Bei Eingabe von ps ww -Lf -p `pidof k3b mkisofs growisofs (also mit den zusätzlichen Optionen -Lf und dem zusätzlichen Prozessnamen k3b) sieht man zudem, dass K3b und growisofs “multi-threaded” sind, also mehrere Threads verwenden.

Pipeline

Wer Dateien aus Platzmangel auf eine DVD oder BD auslagern möchte, hat vielleicht nicht den fürs Erstellen der ISO-Dateien nötigen Plattenplatz verfügbar. Hier ist ein Feature von mkisofs und cdrecord hilfreich: Sie können die beiden Tools in einer Pipeline laufen lassen und die Daten brennen, ohne zuerst eine separate Image-Datei zu erstellen.

Dazu verknüpfen Sie die beiden Programmaufrufe über das Pipe-Zeichen | wie folgt:

mkisofs -J -r Ordner/ | cdrecord dev=2,0,0 -v -multi -pad -data -

Das letzte einsam stehende Minuszeichen im cdrecord-Aufruf ist kein Fehler, sondern sagt dem Programm, dass es statt einer angegebenen Image-Datei die Daten brennen soll, die es über die Standardausgabe einliest: also das, was mkisofs über die Pipe an cdrecord weiterreicht.

Noch einfacher als über die Kombination von mkisofs und cdrecord brennen Sie einen Ordner mit growisofs auf CD oder DVD: Der folgende Befehl schreibt z. B. die Inhalte des Ordners EasyLinux/ auf den via /dev/sr0 erreichbaren Brenner:

growisofs -J -r -Z /dev/sr0 EasyLinux/

Dank -J und -r wird dabei ein ISO-9660-Dateisystem mit Joliet- und RockRidge-Erweiterungen erzeugt.

Informationen

Unter OpenSuse und Kubuntu verwenden Sie das Programm isoinfo, um Details zu einem auf der Platte liegenden ISO-Image anzeigen zu lassen. Sie geben dabei zwei Parameter an: Mit -i Dateiname nennen Sie die Image-Datei, und -d fordert das Tool auf, die verfügbaren Informationen auszugeben.

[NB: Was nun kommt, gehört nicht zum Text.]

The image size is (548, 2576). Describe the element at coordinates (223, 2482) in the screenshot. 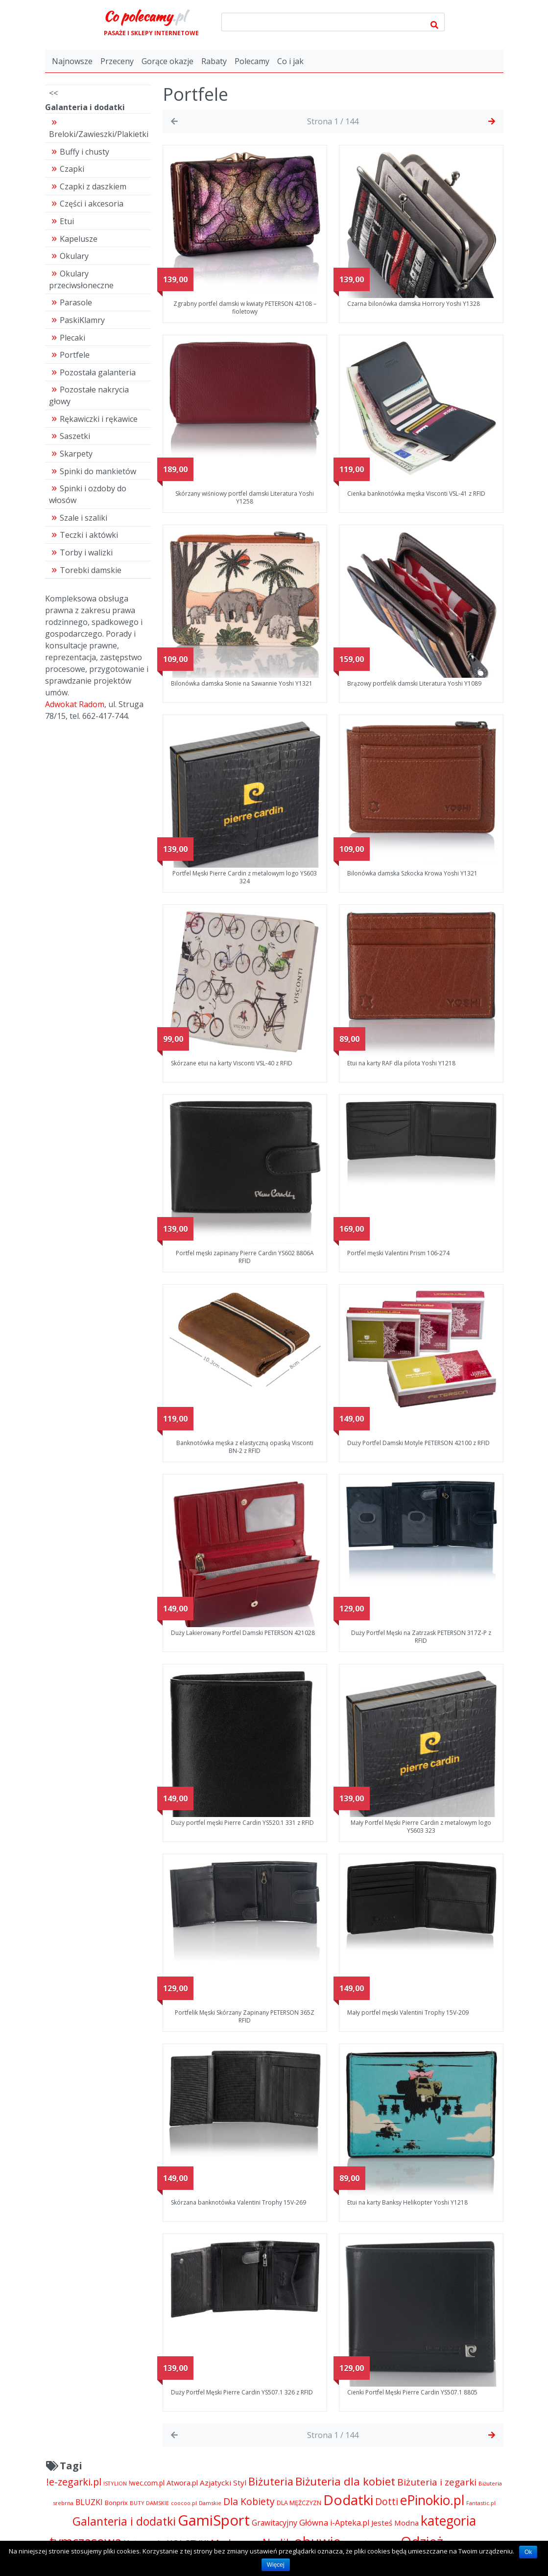 I see `Azjatycki Styl [Azjatycki Styl (6 868 pozycji)]` at that location.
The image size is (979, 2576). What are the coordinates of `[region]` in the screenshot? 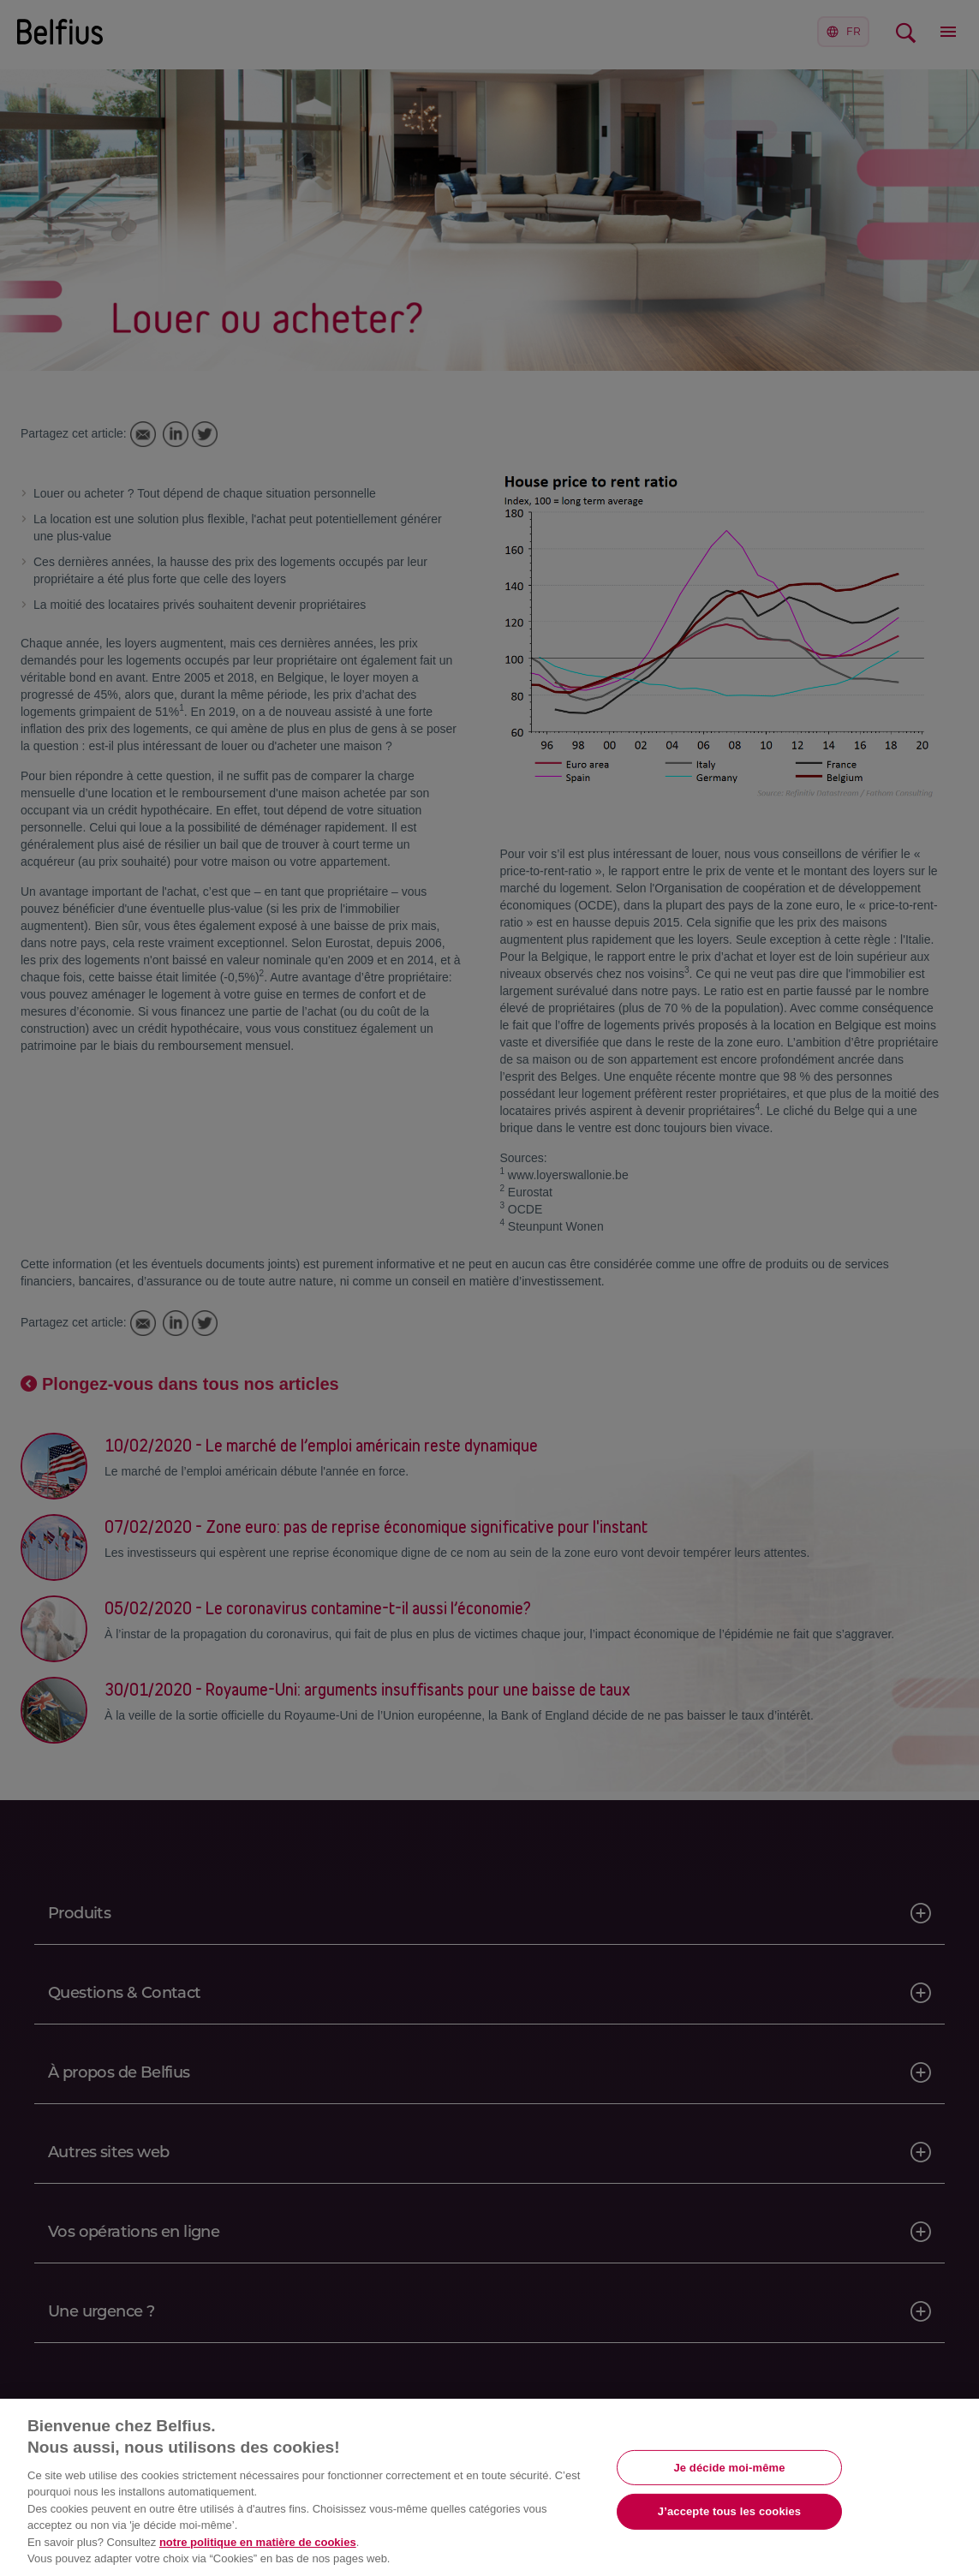 It's located at (489, 2487).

Listing 1 zeigt eine beispielhafte Ausgabe für ein ISO-Image der EasyLinux-Jahres-DVD 2014.

Listing 1

Ausgabe von “isoinfo -d”

[esser@quad:~]$ isoinfo -d -i ISO/EL-JCD2014.iso 
CD-ROM is in ISO 9660 format
System id: LINUX
Volume id: EasyLinux 2014
Volume set id:
Publisher id: Computec Media GmbH
Data preparer id: Hans-Georg Esser <h.g.esser@easylinux.de>
Application id: GENISOIMAGE ISO 9660/HFS FILESYSTEM CREATOR (C) 1993 E.YOUNGDALE (C) 1997-2006 J.PEARSON/J.SCHILLING (C) 2006-2007 CDRKIT TEAM
Copyright File id:
Abstract File id:
Bibliographic File id:
Volume set size is: 1
Volume set sequence number is: 1
Logical block size is: 2048
Volume size is: 2075892
Joliet with UCS level 3 found
Rock Ridge signatures version 1 found

Die Ausgabe enthält die wichtigsten Metadaten des Images. In der dritten Ausgabezeile sehen Sie die Volume id (deutsch: Datenträgerbezeichnung), die hier EasyLinux 2014 lautet. Sie gibt oft einen Hinweis darauf, welche Inhalte im Image stecken.

Die Felder Publisher id und Data preparer id geben Auskunft darüber, welches Unternehmen und welcher Mitarbeiter den Datenträger “gemastert”, also das ISO-Image erstellt hat. In vielen Images sind diese Felder allerdings leer.

Die beiden Zeilen, die mit Joliet und Rock Ridge signatures beginnen, weisen darauf hin, dass dieses Image kompatibel zu Windows- und Linux-Systemen ist, also die weiter oben erwähnten Joliet- und RockRidge-Extensions enthält.

Bei einer bootfähigen DVD gäbe es noch einen längeren Eintrag, der mit

El Torito VD version 1 found

beginnt: El Torito ist ein Standard, der festlegt, wie bootbare CDs und DVDs aufgebaut sein müssen, damit das BIOS sie als Bootmedium auswählen kann. Die hier verwendete Jahres-DVD enthält aber kein Betriebssystem.

Interessieren Sie sich für die im Image abgelegten Dateien, führt die isoinfo-Option -l dazu, dass Sie eine Liste aller Dateinamen und Dateigrößen erhalten (Abbildung 2); nutzt das Image Joliet- oder Rockridge-Erweiterungen, geben Sie zusätzlich -J bzw. -R an, weil ansonsten die Dateinamen in Großbuchstaben (nach ISO-9660-Standard) erscheinen.

Abbildung 2: Das Programm "isoinfo" kann auch eine Liste aller Dateien auf dem ISO-Image anzeigen.

Abbildung 2: Das Programm “isoinfo” kann auch eine Liste aller Dateien auf dem ISO-Image anzeigen.

Fazit

Für die Arbeit mit ISO-Images müssen Sie nicht unbedingt auf grafische Tools zurückgreifen – wer sich eh in der Shell zu Hause fühlt, kann mit mount, mkisofs und isoinfo manche Arbeiten an den Images beschleunigen. Im Verbund mit cdrecord oder growisofs brennen Sie die Dateien zudem schnell auf CD, DVD oder Blu-ray und können dafür auf den K3b-Einsatz verzichten.